Jens Axboe [interview] posted a series of ten patches that add support for large IO commands. He began by defining the problem:
"Some people complain that Linux doesn't support really large IO commands. The main reason why we do not support infinitely sized IO is that we need to allocate a scatterlist to fill these elements into for dma mapping. The Linux scatterlist is an array of scatterlist elements, so we need to allocate a contiguous piece of memory to hold them all. On i386, we can at most fit 256 scatterlist elements into a page, and on x86-64 we are stuck with 128. So that puts us somewhere between 512kb and 1024kb for a single IO."
Jens went on to explain his solution, "to get around that limitation, this patchset introduces an sg chaining concept. The way it works is that the last element of an sg table can point to a new sgtable, thus extending the size of the total IO scatterlist greatly." Regarding the current status he noted, "it works for me, but you can't enable large commands on anything but i386 right now.
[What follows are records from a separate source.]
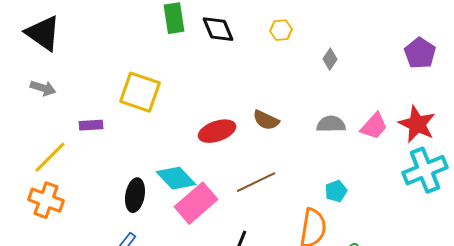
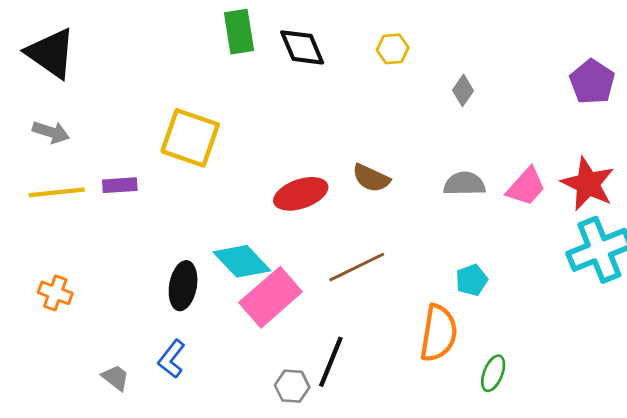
yellow line: (50, 157) -> (57, 192), moved, turned 39
orange cross: (46, 200) -> (55, 293), size x0.7

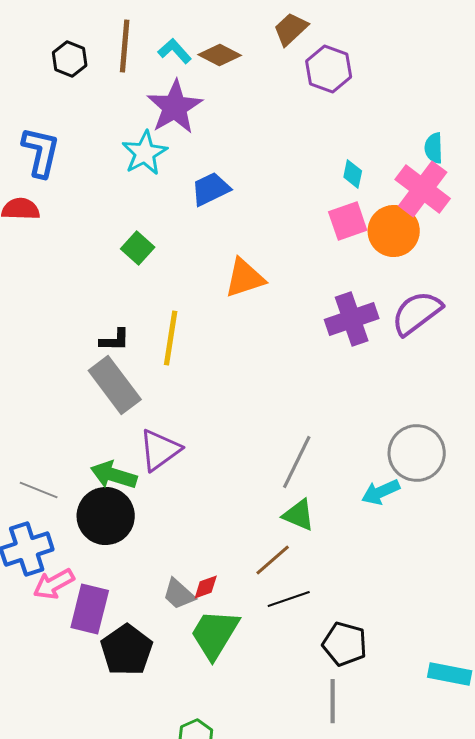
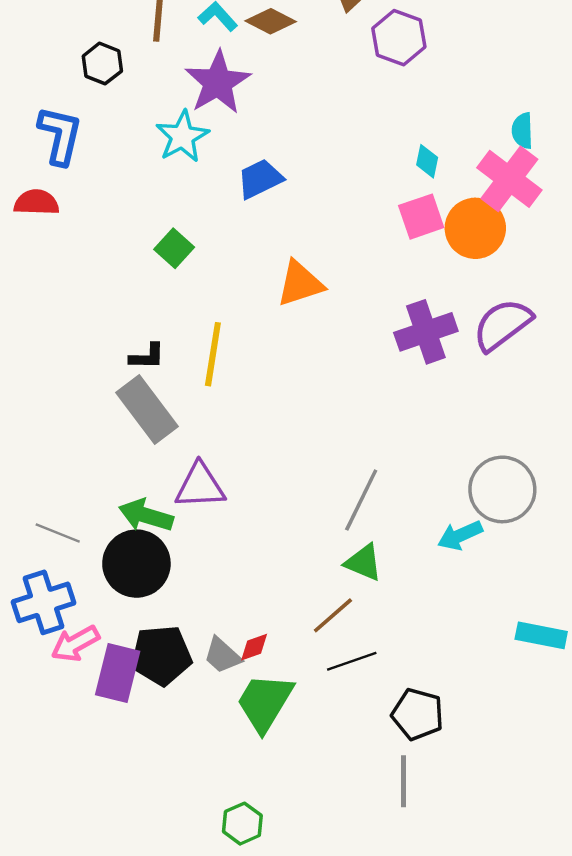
black hexagon: (70, 59) -> (102, 64), moved
purple triangle: (160, 450) -> (200, 486), turned 33
black pentagon: (127, 650) -> (161, 655), moved, turned 30
cyan rectangle: (450, 674) -> (541, 635), moved

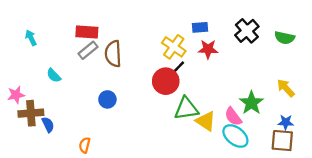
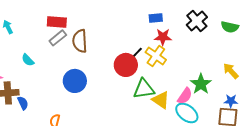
yellow cross: (174, 47) -> (156, 56), moved
blue circle: (107, 99) -> (75, 81), size x1.5
pink semicircle: (233, 117) -> (185, 96), turned -108

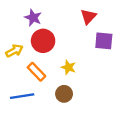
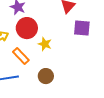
yellow star: (68, 67) -> (45, 44), moved

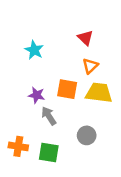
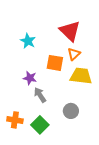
red triangle: (85, 38) -> (70, 31), size x1.6
orange square: (67, 89) -> (55, 63), moved
green square: (49, 153) -> (40, 125), turned 36

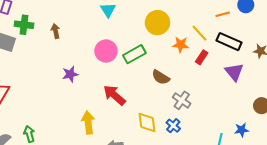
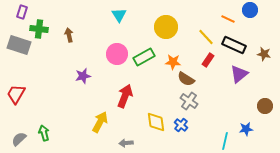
orange line: (223, 14) -> (228, 19), turned 40
orange star: (181, 45) -> (173, 62), moved
purple triangle: (234, 72) -> (239, 74), turned 30
brown semicircle: (161, 77) -> (186, 79), moved
red arrow: (114, 95) -> (125, 96), turned 70
yellow arrow: (88, 122) -> (100, 122), turned 35

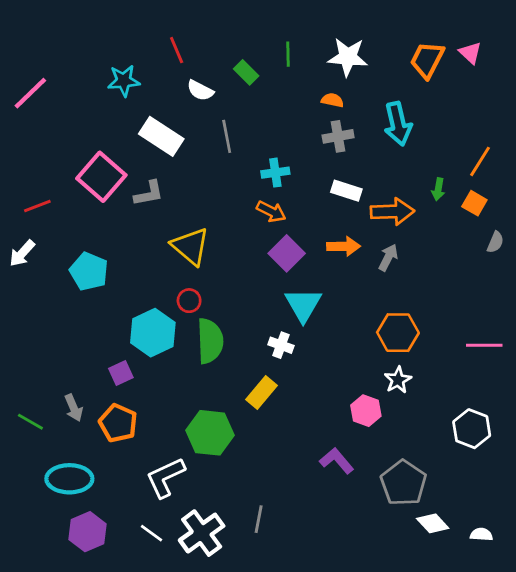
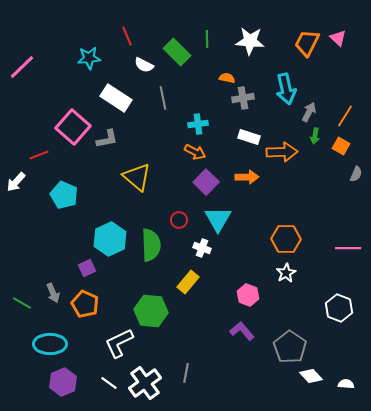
green rectangle: (246, 72) -> (177, 52), size x1.5
orange semicircle: (332, 100) -> (227, 78), moved
red line: (37, 206) -> (39, 155), moved
gray arrow: (388, 257) -> (309, 112), moved
red circle: (189, 301) -> (179, 220), moved
pink hexagon: (366, 411) -> (248, 295), moved

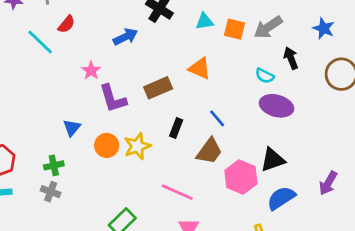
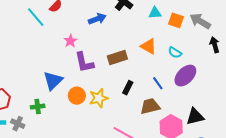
gray arrow: (268, 27) -> (200, 21), turned 60
cyan semicircle: (265, 76) -> (175, 53), moved
purple ellipse: (276, 106) -> (185, 76), moved, turned -65
blue triangle: (72, 128) -> (53, 81), size x1.5
brown trapezoid: (209, 151) -> (150, 106), turned -145
gray cross: (51, 192) -> (18, 124), moved

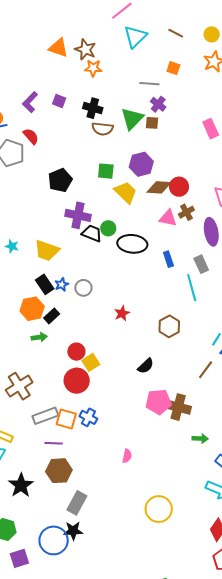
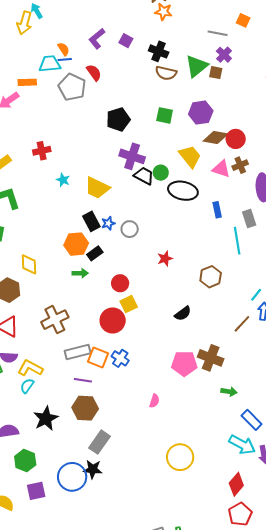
yellow trapezoid: (126, 192) -> (190, 156), moved
red circle: (76, 352) -> (120, 283), moved
pink pentagon: (158, 402) -> (184, 363), moved

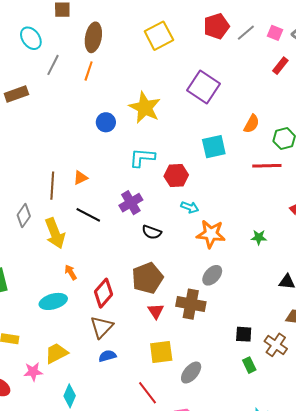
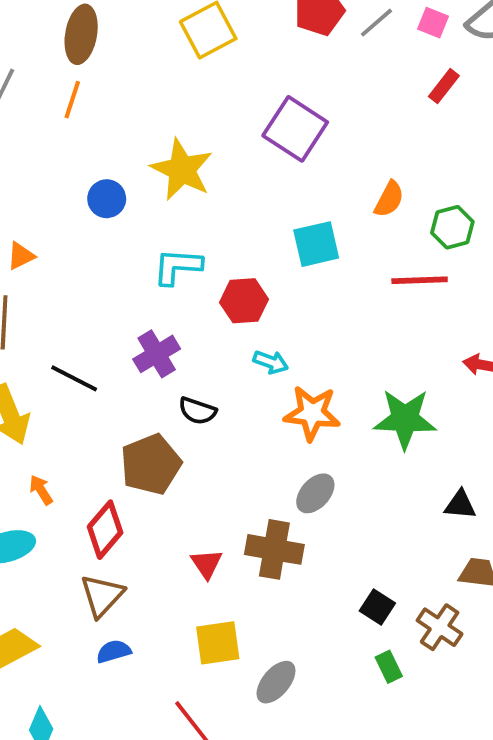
orange triangle: (80, 178) -> (21, 256), moved
green star: (259, 237) -> (405, 419), size x2.0
brown pentagon: (147, 278) -> (151, 464), moved
black square: (244, 334) -> (377, 607), turned 30

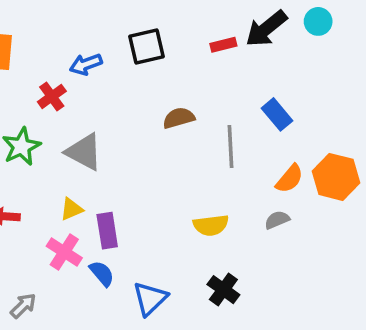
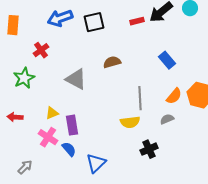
blue arrow: (86, 64) -> (60, 18), moved, size x1.4
gray line: (231, 147) -> (140, 98), moved
gray triangle: (84, 152) -> (76, 79), moved
black cross: (223, 290) -> (149, 149), moved, turned 30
I still need to go over the x86-64 iommu bits to enable it there as well."
From: Jens Axboe [email blocked] To: linux-kernel Subject: [PATCH 0/10] Chaining sg lists for big IO commands v2 Date: Wed, 9 May 2007 09:59:14 +0200 Hi, Ok, got this cleaned up and split a bit. Should be more reviewable now. A rough overview of what this does: Some people complain that Linux doesn't support really large IO commands. The main reason why we do not support infinitely sized IO is that we need to allocate a scatterlist to fill these elements into for dma mapping. The Linux scatterlist is an array of scatterlist elements, so we need to allocate a contig piece of memory to hold them all. On i386, we can at most fit 256 scatterlist elements into a page, and on x86-64 we are stuck with 128. So that puts us somewhere between 512kb and 1024kb for a single IO. To get around that limitation, this patchset introduces an sg chaining concept. The way it works is that the last element of an sg table can point to a new sgtable, thus extending the size of the total IO scatterlist greatly. The first parts of the patch are preparatory stuff, abstracting out sg browsing/lookup and converting libata/SCSI/block to using those. The latter part is enabling sg chaining on i386 and SCSI (and thus libata as well). The patch set defaults to being safe and doesn't enable large commands, you must actively do so yourself. If you want to test eg sda with large commands, you would do: # cd /sys/block/sda/queue # echo 1024 > max_segments # cat max_hw_sectors_kb > max_sectors_kb which would limit you to 1024 segments (effectively 8 scatterlists chained), and should give you IO's of at least 4mb. You can go larger than 1024, there's no real limit. Changes since last time: - Hopefully get the libata atapi/pio bits fixed. - Clear __GFP_WAIT on second (and on) rounds of scatterlist allocation. - Cleanups/fixes/etc. It works for me, but you can't enable large commands on anything but i386 right now. I still need to go over the x86-64 iommu bits to enable it there as well. block/ll_rw_blk.c | 41 +++++- crypto/digest.c | 2 crypto/scatterwalk.c | 2 crypto/scatterwalk.h | 2 drivers/ata/libata-core.c | 30 ++-- drivers/scsi/scsi_lib.c | 212 ++++++++++++++++++++++++--------- drivers/scsi/scsi_tgt_lib.c | 4 include/asm-i386/dma-mapping.h | 13 +- include/asm-i386/scatterlist.h | 4 include/linux/libata.h | 16 +- include/linux/scatterlist.h | 40 ++++++ include/scsi/scsi.h | 7 - include/scsi/scsi_cmnd.h | 3 13 files changed, 275 insertions(+), 101 deletions(-)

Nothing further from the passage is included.